Jesus, it killed him to see her in this condition. She’d been so strong. So capable. And now she was so damn vulnerable.
Once he thought she’d had enough, he yanked her from the tub and wrapped her in a towel. When she curled into his chest, he softened even more as he carried her into his bedroom.
“You’ll warm up soon,” he said, rubbing her back. Sooner than she realized since his AC was broken.
He pulled back the sheets and laid her on his bed. Taking a deep breath, he laughed. “You’re definitely not going to like this when you wake up.”
His hands worked her skirt down over her narrow hips, doing his best not to look at the small bit of fabric remaining. Then he sat her up to remove the flimsy top, not daring to look at her bra.

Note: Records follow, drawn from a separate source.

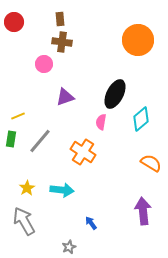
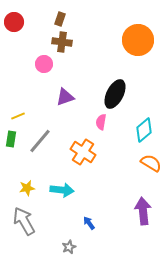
brown rectangle: rotated 24 degrees clockwise
cyan diamond: moved 3 px right, 11 px down
yellow star: rotated 21 degrees clockwise
blue arrow: moved 2 px left
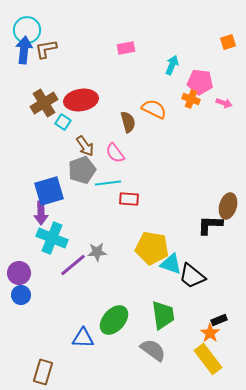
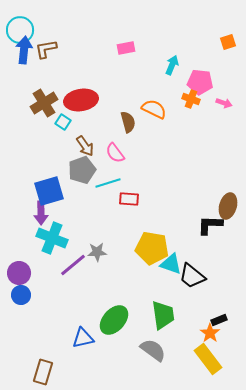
cyan circle: moved 7 px left
cyan line: rotated 10 degrees counterclockwise
blue triangle: rotated 15 degrees counterclockwise
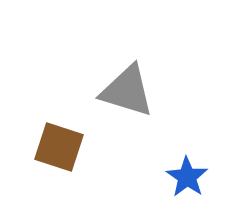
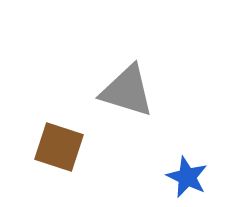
blue star: rotated 9 degrees counterclockwise
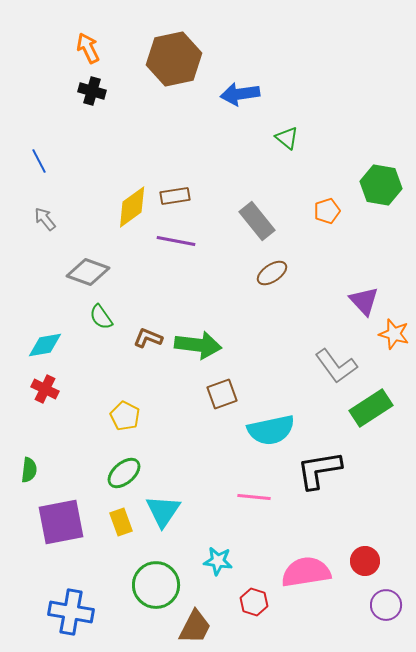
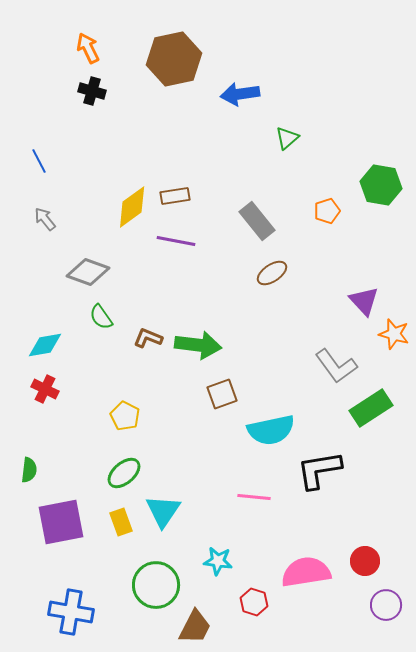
green triangle at (287, 138): rotated 40 degrees clockwise
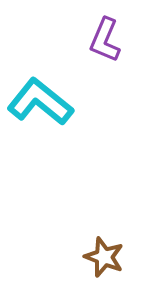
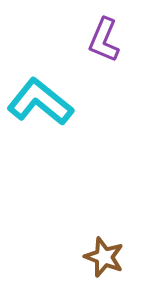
purple L-shape: moved 1 px left
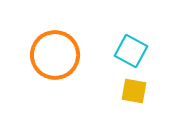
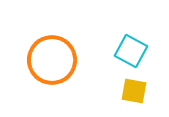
orange circle: moved 3 px left, 5 px down
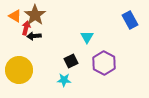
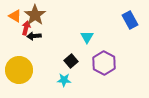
black square: rotated 16 degrees counterclockwise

He covered her up to her neck with the sheet and then reached under to slide her drenched panties down, shaking his head in disbelief as the thin material slid over her ankles. “This is definitely a first.”
Making sure the sheet stayed in place over her, he unhooked her bra. His breath hitched at the feel of her soft skin against his callused hands. It was impossible not to wonder what she looked like under that sheet.
Needing distance, he hung her clothes on a nearby chair by the open window.